My dad—my real dad, Collin Walsh—was the one who took me to dance classes, had action movie marathons with me, and snuck ice cream after bedtime. This feels like treachery to him.

That cliche adage he'll always be my dad to me crosses my mind, and while it's too true, it doesn't feel like it's enough.

I lick my lips and I yell once more. A quick, anguished sort of sound as I give my emotions to the moon and the stars. I hope Hades himself can hear my plea.

“Daughter—his daughter. Ha!” I scoff.

How can I be the daughter of a man I just met? A man who's in charge of the Las Vegas mob. A man who hates my men because of their father. What kind of relationship is even possible for two people like that? From where I'm sitting, there is no possibility.

I hear movement behind me, a soft shuffling of feet, but I keep my eyes closed and my face tipped towards the heavens. In an ironic twist of fate, I find myself once again, seeking solace from the stars. Something my dad once taught me.

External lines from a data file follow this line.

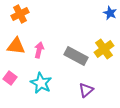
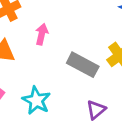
pink arrow: (39, 50) -> (42, 34), moved

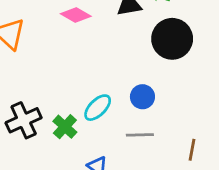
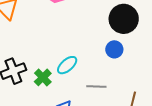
blue circle: (142, 97) -> (114, 49), moved

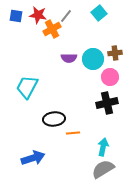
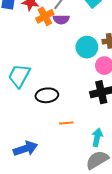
purple semicircle: (69, 58) -> (61, 19), moved
black ellipse: (54, 119) -> (47, 95), moved

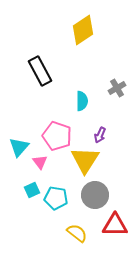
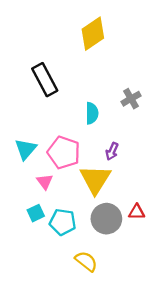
cyan triangle: (19, 147) -> (26, 149), moved
red triangle: (115, 225) -> (137, 212), moved, size x0.6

I choke a little on the word dad. It's stupid, I know. He raised me, and he was a father in every sense of the word. I scrunch my face up, trying to wade through my messy nest of emotions. My eyes well behind closed lids, and a tear trails down my cheek.

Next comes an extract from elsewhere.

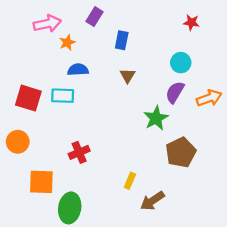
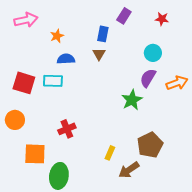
purple rectangle: (95, 17) -> (124, 16), moved
pink arrow: (47, 24) -> (26, 20), moved
brown triangle: (128, 76) -> (99, 54), moved
brown pentagon: (181, 152) -> (150, 145), moved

I don't move to wipe it away. It feels wrong somehow. I'm not ashamed of my emotions. And my mother isn’t here to shove me in a corner and tell me to look pretty and be quiet. I exhale a breath, feeling a little more centered.

“Do you think he knew? My dad, I mean.” My whispered words get swept up by the warm breeze. I'm kind of surprised it's still so warm out. I always thought the desert was supposed to get cold at night.

“I don't know.” Leo's voice is low and soothing. “But even if he did, he loved you.”

It brings a fresh wave of tears to my eyes. They roll down my cheeks, fall off the edge of my chin, and splash onto my chest. Somehow I knew it would be Leo to come for me. We have a different connection, him and I. Truthfully, I have a unique connection with all four of them. One that I hope to strengthen over time.